┌──
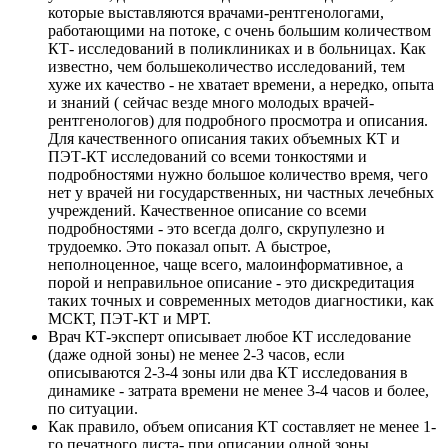
которые выставляются врачами-рентгенологами,
работающими на потоке, с очень большим количеством
КТ- исследований в поликлиниках и в больницах. Как
известно, чем большеколичество исследований, тем
хуже их качество - не хватает времени, а нередко, опыта
и знаний ( сейчас везде много молодых врачей-
рентгенологов) для подробного просмотра и описания.
Для качественного описания таких объемных КТ и
ПЭТ-КТ исследований со всеми тонкостями и
подробностями нужно большое количество время, чего
нет у врачей ни государственных, ни частных лечебных
учреждений. Качественное описание со всеми
подробностями - это всегда долго, скрупулезно и
трудоемко. Это показал опыт. А быстрое,
неполноценное, чаще всего, малоинформативное, а
порой и неправильное описание - это дискредитация
таких точных и современных методов диагностики, как
МСКТ, ПЭТ-КТ и МРТ.
Врач КТ-эксперт описывает любое КТ исследование
(даже одной зоны) не менее 2-3 часов, если
описываются 2-3-4 зоны или два КТ исследования в
динамике - затрата времени не менее 3-4 часов и более,
по ситуации.
Как правило, объем описания КТ составляет не менее 1-
го печатного листа- при описании одной зоны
└──
What you give back should be exactly the lines of the entries above from the one containing "учреждений. Качественное описание со всеми" to the end, and nothing more.

» **Exercise output**
учреждений. Качественное описание со всеми
подробностями - это всегда долго, скрупулезно и
трудоемко. Это показал опыт. А быстрое,
неполноценное, чаще всего, малоинформативное, а
порой и неправильное описание - это дискредитация
таких точных и современных методов диагностики, как
МСКТ, ПЭТ-КТ и МРТ.
Врач КТ-эксперт описывает любое КТ исследование
(даже одной зоны) не менее 2-3 часов, если
описываются 2-3-4 зоны или два КТ исследования в
динамике - затрата времени не менее 3-4 часов и более,
по ситуации.
Как правило, объем описания КТ составляет не менее 1-
го печатного листа- при описании одной зоны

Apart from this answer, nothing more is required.